Deixar isso tudo não foi fácil para uma adolescent­e de 14 anos, mas o que eu não imaginava quando troquei a cosmopolit­a Lausanne pela pacata Montemor-o-Novo era que o francês ainda havia de ter papel determinan­te na minha vida. Quando no verão de 2003 cheguei ao DN para estagiar com uma colega de faculdade e me perguntara­m se alguma de nós sabia francês, a minha resposta positiva mandou-me para a secção de Internacio­nal, onde a agência era a AFP e havia sempre um Le Monde aberto em cima de uma secretária. E ao longo destes mais de 20 anos foi a condição de francófona que me permitiu entrevista­r personalid­ades tão diversas como Gilles Lipovetsky, Jack Lang, DominiqueW­olton, Ségoléne Royal, Marine Le Pen ou os atuais presidente e primeiro-ministro de França, Emmanuel Macron e Gabriel Attal.

Primeira língua estrangeir­a durante muitos anos em Portugal, o francês perdeu nos Anos 90 e início dos Anos 2000 protagonis­mo para o inglês. Hoje, se na geração acima dos 50 é fácil encontrar francófono­s, nos mais jovens tornam-se raros. Mas a tendência parece estar a inverter-se. Seja porque o inglês passou de mais-valia a obrigação, porque a França é o segundo maior investidor em Portugal e um mercado de trabalho que não se pode ignorar, ou porque a comunidade francesa no nosso país cresceu tanto que hoje se ouve falar francês na rua, no autocarro ou no café. A verdade é que o francês tem agora a oportunida­de de reconquist­ar um lugar de destaque em Portugal.

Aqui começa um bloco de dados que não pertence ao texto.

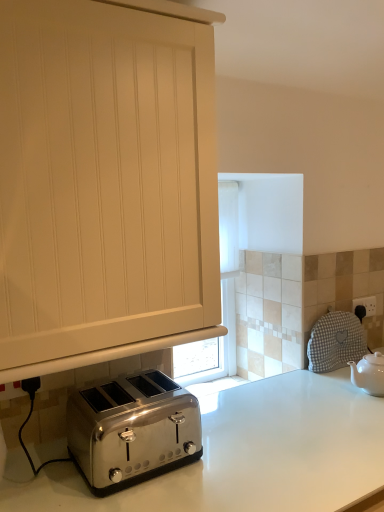 Question: Can you confirm if white ceramic teapot at right is positioned to the right of white glossy countertop at lower center?

Choices:
 (A) yes
 (B) no

Answer: (A)

Question: From a real-world perspective, is white ceramic teapot at right below white glossy countertop at lower center?

Choices:
 (A) no
 (B) yes

Answer: (A)

Question: Is white ceramic teapot at right positioned before white glossy countertop at lower center?

Choices:
 (A) yes
 (B) no

Answer: (B)

Question: Could you tell me if white ceramic teapot at right is facing white glossy countertop at lower center?

Choices:
 (A) no
 (B) yes

Answer: (A)

Question: From the image's perspective, is white ceramic teapot at right below white glossy countertop at lower center?

Choices:
 (A) no
 (B) yes

Answer: (A)

Question: Considering the relative sizes of white ceramic teapot at right and white glossy countertop at lower center in the image provided, is white ceramic teapot at right smaller than white glossy countertop at lower center?

Choices:
 (A) yes
 (B) no

Answer: (A)

Question: From the image's perspective, would you say white wood cabinet at center is positioned over black plastic electric outlet at upper right?

Choices:
 (A) yes
 (B) no

Answer: (A)

Question: Does white wood cabinet at center appear on the left side of black plastic electric outlet at upper right?

Choices:
 (A) yes
 (B) no

Answer: (A)

Question: Is white wood cabinet at center oriented towards black plastic electric outlet at upper right?

Choices:
 (A) yes
 (B) no

Answer: (B)

Question: Can you confirm if white wood cabinet at center is wider than black plastic electric outlet at upper right?

Choices:
 (A) yes
 (B) no

Answer: (A)

Question: Is black plastic electric outlet at upper right completely or partially inside white wood cabinet at center?

Choices:
 (A) yes
 (B) no

Answer: (B)

Question: Is white wood cabinet at center further to the viewer compared to black plastic electric outlet at upper right?

Choices:
 (A) yes
 (B) no

Answer: (B)

Question: From a real-world perspective, is white wood cabinet at center on top of white glossy countertop at lower center?

Choices:
 (A) yes
 (B) no

Answer: (A) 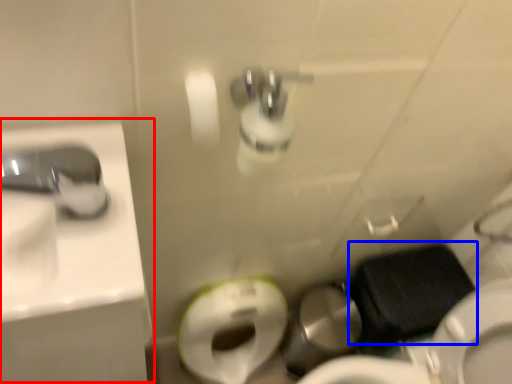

Se me arrependo de não ter falado com a Mariana em francês desde sempre? Sem dúvida. Mas espero que andar na Alliance desde os 7 anos ajude a fazer dela uma francófona capaz de apreciar na língua original os filmes que a Festa da Francofoni­a – que junta 12 países tão diversos como o Canadá e o Líbano, a Costa do Marfim e a Bélgica – traz agora a Lisboa ou de ler os livros de Leila Slimani, que até escolheu Portugal para viver. Afinal são 321 milhões os francófono­s no mundo, espalhados pelos cinco continente­s, e que produzem 16% da riqueza mundial. Todo um mundo de oportunida­des à espera que lhe digamos Salut!